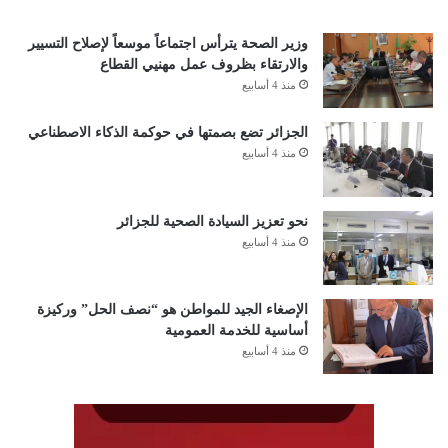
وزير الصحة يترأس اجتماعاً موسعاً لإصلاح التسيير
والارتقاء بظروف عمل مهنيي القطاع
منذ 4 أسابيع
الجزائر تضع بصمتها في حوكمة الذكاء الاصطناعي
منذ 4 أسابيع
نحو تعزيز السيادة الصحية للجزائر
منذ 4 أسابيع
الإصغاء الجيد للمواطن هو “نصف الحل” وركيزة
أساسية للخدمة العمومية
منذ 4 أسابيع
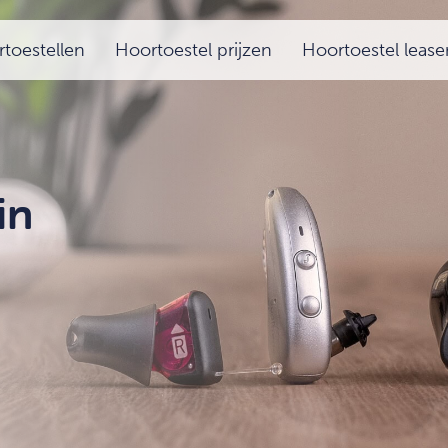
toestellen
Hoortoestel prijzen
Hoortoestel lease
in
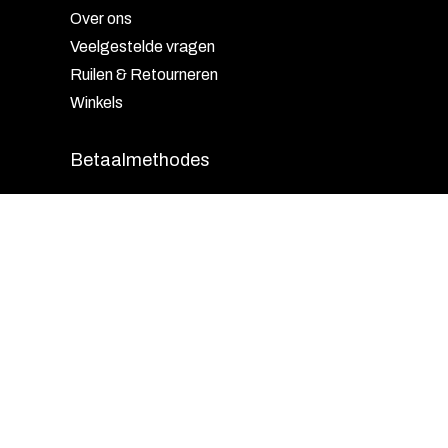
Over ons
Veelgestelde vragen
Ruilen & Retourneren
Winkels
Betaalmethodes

---

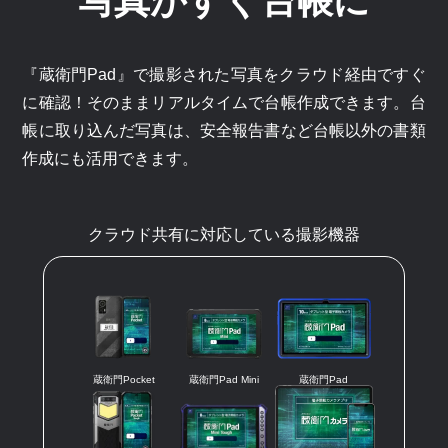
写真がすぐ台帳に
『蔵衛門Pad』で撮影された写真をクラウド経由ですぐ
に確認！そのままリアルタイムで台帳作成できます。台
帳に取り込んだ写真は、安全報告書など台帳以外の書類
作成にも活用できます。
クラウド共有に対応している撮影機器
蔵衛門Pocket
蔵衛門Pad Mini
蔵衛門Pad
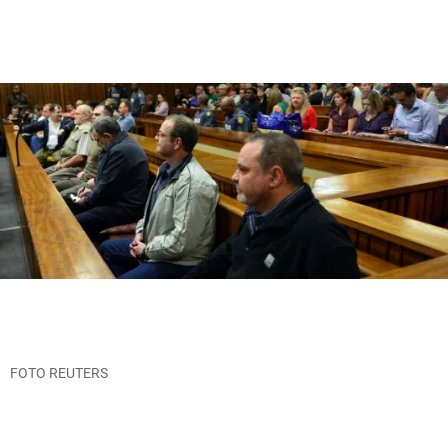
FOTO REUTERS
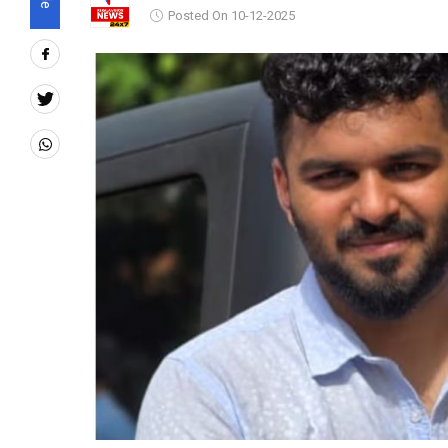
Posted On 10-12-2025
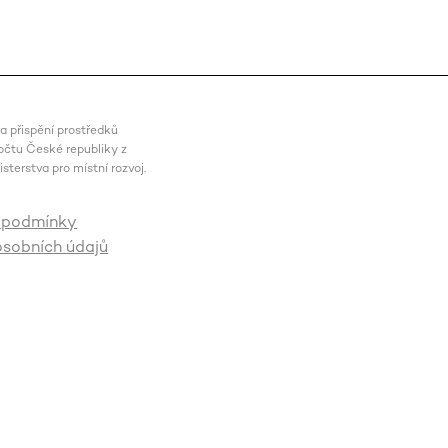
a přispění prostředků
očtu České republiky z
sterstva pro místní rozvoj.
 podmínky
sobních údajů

---

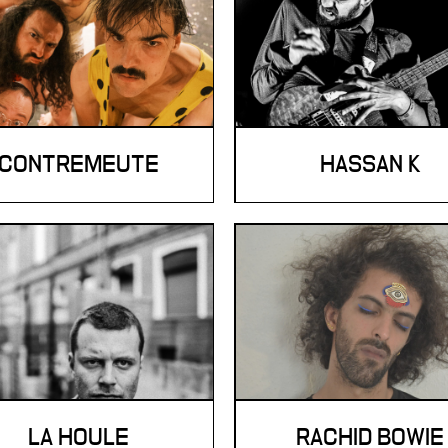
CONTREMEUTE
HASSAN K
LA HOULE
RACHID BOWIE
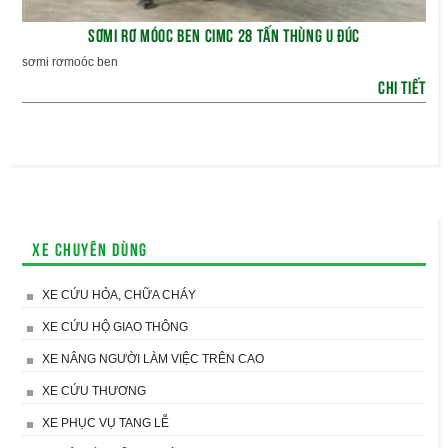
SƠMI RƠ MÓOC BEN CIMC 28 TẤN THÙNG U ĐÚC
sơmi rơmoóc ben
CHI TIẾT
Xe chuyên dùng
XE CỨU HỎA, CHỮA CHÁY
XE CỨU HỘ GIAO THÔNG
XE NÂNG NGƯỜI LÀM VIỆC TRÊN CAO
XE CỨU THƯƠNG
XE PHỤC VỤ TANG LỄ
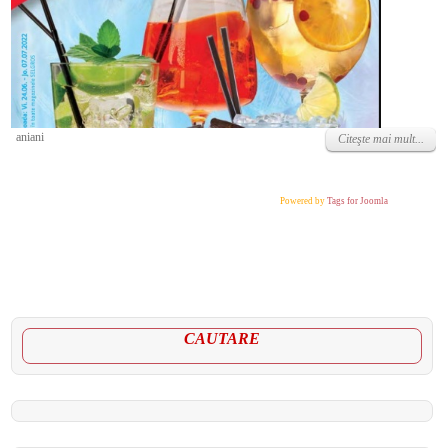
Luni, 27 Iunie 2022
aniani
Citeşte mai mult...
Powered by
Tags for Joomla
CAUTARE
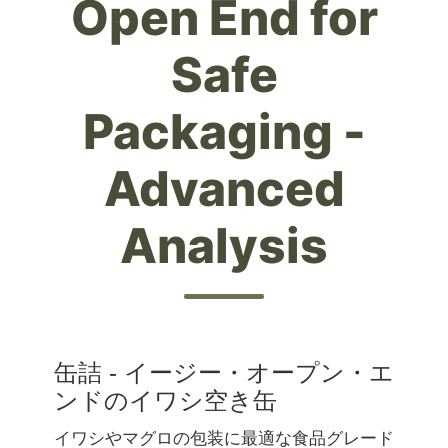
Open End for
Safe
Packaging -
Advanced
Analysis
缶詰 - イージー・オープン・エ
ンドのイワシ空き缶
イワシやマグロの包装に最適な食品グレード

■ Task
Which lines in the listing above hold the word "蔵衛門Pad"? Show each of them.

■ Finished exercise
『蔵衛門Pad』で撮影された写真をクラウド経由ですぐ
蔵衛門Pad Mini
蔵衛門Pad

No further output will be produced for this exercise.